*** Opening GIVEN RECORDS ***

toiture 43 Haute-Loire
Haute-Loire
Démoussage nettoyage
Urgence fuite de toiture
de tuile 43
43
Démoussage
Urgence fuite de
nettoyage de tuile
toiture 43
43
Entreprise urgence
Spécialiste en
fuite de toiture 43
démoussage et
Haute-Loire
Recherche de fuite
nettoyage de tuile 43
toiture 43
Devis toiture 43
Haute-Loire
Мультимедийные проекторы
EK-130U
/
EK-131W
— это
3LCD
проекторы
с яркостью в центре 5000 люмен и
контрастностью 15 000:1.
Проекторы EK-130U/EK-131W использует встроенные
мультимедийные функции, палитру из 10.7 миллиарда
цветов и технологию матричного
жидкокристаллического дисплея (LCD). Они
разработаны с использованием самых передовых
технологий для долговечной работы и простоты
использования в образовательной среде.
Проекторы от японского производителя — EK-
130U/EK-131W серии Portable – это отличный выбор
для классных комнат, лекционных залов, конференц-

*** Closing GIVEN RECORDS ***
*** Opening GIVEN RECORDS ***

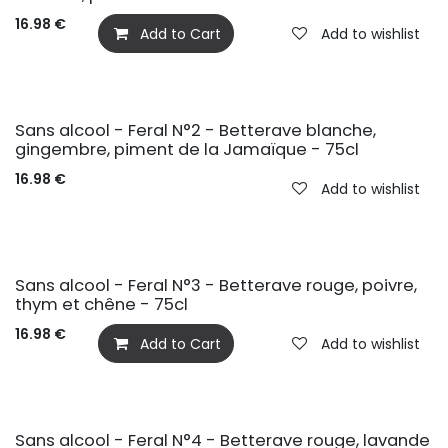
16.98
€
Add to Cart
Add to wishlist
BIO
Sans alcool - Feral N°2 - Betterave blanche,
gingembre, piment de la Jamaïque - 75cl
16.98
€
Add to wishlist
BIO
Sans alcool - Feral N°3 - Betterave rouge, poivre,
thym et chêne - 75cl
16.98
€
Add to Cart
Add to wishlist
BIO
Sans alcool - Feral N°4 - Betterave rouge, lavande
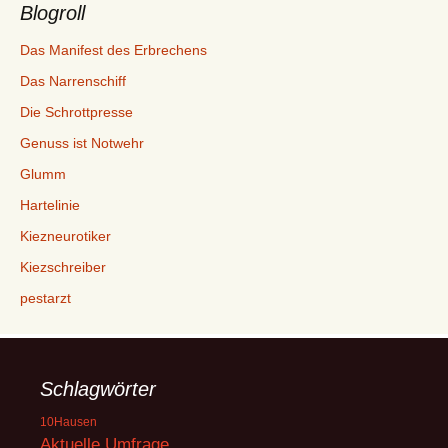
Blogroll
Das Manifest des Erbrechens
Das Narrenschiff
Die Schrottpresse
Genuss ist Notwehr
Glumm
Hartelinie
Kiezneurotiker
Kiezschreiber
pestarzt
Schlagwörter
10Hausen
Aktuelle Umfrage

*** Closing GIVEN RECORDS ***
*** Opening GIVEN RECORDS ***

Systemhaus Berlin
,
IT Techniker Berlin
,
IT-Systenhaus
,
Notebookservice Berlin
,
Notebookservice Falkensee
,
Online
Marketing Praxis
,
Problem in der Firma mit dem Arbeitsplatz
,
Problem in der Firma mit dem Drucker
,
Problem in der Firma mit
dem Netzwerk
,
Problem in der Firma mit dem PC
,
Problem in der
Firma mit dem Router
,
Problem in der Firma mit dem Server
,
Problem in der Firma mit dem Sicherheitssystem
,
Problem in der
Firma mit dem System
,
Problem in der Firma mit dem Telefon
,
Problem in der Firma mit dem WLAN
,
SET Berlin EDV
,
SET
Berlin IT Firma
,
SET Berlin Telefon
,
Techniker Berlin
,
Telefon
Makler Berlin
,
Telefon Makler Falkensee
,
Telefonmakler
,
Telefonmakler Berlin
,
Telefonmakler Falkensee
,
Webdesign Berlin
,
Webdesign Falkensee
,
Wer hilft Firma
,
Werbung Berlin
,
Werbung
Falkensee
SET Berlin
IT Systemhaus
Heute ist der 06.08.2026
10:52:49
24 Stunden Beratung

*** Closing GIVEN RECORDS ***

| WHAT NEEDS TO BE DONE |
Would you copy, unchanged, the stretch of the records above that begins at the line containing "toiture 43 Haute-Loire" and ends at the line containing "разработаны с использованием самых передовых", and only that?

| COMPLETED EXERCISE |
toiture 43 Haute-Loire
Haute-Loire
Démoussage nettoyage
Urgence fuite de toiture
de tuile 43
43
Démoussage
Urgence fuite de
nettoyage de tuile
toiture 43
43
Entreprise urgence
Spécialiste en
fuite de toiture 43
démoussage et
Haute-Loire
Recherche de fuite
nettoyage de tuile 43
toiture 43
Devis toiture 43
Haute-Loire
Мультимедийные проекторы
EK-130U
/
EK-131W
— это
3LCD
проекторы
с яркостью в центре 5000 люмен и
контрастностью 15 000:1.
Проекторы EK-130U/EK-131W использует встроенные
мультимедийные функции, палитру из 10.7 миллиарда
цветов и технологию матричного
жидкокристаллического дисплея (LCD). Они
разработаны с использованием самых передовых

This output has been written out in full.